La Historia planteada como queja, o como reproche es, como cualquier otra nostalgia, para perdedores. Las guerras se ganan y no hay nada vergonzoso en construir sobre victorias militares. Es mucho más fértil, y mucho más radiante, una victoria militar que una versión de la Historia. La columna Vendôme está forrada por una chapa colada con el bronce de los cañones confiscados por los franceses al enemigo en la Batalla de Austerlitz.
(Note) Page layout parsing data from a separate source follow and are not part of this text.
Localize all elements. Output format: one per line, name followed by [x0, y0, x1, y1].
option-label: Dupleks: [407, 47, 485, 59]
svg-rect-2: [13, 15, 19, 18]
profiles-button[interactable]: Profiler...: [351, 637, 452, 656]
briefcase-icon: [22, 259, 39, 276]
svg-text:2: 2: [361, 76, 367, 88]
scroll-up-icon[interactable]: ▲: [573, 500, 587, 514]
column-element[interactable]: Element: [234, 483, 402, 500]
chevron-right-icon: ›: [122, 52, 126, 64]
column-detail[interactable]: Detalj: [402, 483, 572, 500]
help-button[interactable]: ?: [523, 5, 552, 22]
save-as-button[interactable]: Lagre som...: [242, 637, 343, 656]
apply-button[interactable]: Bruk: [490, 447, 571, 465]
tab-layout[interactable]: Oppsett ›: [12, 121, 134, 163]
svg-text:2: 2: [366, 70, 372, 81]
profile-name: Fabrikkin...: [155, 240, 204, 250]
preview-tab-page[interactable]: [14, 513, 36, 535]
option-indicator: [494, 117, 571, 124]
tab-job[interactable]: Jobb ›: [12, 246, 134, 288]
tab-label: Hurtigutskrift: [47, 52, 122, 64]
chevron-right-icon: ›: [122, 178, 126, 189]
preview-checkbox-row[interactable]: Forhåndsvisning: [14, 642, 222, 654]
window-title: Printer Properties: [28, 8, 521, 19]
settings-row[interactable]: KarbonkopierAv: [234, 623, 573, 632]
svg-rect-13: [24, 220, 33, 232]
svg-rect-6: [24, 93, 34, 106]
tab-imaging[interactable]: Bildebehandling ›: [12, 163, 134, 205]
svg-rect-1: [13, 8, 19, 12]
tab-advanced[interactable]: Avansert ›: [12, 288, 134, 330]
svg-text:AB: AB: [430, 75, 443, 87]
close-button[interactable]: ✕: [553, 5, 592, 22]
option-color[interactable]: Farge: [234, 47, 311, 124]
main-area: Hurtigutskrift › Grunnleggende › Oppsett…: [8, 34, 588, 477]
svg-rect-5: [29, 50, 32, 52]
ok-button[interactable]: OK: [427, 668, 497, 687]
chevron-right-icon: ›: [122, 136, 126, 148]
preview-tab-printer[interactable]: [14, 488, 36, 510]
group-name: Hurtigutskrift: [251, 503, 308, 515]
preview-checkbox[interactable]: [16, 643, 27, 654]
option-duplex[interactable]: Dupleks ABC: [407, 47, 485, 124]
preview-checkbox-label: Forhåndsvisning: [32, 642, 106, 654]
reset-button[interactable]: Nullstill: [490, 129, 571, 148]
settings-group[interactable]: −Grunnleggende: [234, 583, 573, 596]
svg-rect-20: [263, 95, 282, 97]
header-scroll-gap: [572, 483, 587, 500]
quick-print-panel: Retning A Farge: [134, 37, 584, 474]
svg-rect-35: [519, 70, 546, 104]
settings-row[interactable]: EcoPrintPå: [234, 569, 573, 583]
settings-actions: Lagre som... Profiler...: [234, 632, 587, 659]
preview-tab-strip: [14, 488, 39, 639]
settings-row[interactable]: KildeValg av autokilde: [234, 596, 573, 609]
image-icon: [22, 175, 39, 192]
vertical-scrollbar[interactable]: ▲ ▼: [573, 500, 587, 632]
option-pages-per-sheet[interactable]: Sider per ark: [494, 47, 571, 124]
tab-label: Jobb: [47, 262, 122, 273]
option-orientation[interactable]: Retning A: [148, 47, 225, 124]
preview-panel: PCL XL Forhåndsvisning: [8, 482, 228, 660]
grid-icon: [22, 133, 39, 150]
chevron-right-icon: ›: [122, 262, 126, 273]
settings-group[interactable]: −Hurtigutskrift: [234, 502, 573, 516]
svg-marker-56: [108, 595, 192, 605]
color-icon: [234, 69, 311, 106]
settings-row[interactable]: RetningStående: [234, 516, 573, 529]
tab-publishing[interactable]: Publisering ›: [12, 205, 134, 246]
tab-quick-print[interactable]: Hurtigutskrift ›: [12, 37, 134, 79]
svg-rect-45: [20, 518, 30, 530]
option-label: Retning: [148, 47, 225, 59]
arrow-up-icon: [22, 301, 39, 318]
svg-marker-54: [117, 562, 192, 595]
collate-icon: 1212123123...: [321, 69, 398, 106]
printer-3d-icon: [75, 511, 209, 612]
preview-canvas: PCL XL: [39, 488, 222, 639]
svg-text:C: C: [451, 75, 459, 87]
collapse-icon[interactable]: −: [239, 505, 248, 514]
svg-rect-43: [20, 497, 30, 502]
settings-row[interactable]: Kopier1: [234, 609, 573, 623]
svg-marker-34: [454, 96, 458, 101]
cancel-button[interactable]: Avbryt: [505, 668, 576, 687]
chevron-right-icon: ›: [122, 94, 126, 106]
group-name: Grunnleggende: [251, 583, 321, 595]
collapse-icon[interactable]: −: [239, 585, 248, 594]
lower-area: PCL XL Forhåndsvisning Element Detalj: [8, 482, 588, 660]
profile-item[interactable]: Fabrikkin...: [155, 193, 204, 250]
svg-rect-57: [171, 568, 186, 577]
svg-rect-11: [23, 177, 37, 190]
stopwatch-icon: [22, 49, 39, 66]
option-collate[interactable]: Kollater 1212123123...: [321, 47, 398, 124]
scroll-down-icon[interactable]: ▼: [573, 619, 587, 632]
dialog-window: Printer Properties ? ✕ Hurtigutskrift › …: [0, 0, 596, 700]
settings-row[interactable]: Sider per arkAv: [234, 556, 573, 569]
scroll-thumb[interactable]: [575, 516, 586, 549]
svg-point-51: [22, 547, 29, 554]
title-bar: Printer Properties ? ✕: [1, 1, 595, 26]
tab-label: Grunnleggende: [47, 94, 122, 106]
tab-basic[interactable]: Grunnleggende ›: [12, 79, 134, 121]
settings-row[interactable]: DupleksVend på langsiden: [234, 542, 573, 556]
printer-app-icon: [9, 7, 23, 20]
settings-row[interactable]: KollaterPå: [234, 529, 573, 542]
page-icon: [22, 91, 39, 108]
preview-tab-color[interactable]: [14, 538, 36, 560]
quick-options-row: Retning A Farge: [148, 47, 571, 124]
Una estatua de Napoleón la corona, y plaza Vendôme es el resumen de todas las plazas del mundo, y la más alta expresión del poder, entre las grandes joyerías donde el amor se demuestra, el Ritz donde el amor se consuma, y ese guiño tan francés de que al lado del mejor lujo se encuentre el Ministerio de Justicia. Bienaventuradas las naciones que tienen hormonas y misiles.

Si Cataluña quiere imponer su visión de la Historia, que luche y gane. Sólo se tiene razón fundiendo tanques rusos y todo lo demás es retórica de señoritas aficionadas, como la de este independentismo que cada vez que llega la hora de la verdad alarga el plazo, que cuando le pones ante el abismo escurre el bulto, y que se inventa cualquier excusa con tal de no dar la cara por aquello por lo que se supone que se desvive.

El problema del catalanismo, con su absurda vitola de rey de lo suyo, no es de adoctrinamiento sino de cobardía. Calzoncillos manchados de la Historia, ninguna voluntad de victoria. Sólo el narcisismo de sentirse los más listos en su estéril filigrana a beneficio de inventario. Por eso en Cataluña tiene tanto éxito un partido como Ciudadanos: la misma carraca presumida, aunque de signo contrario. Y también por ello, siempre gana España.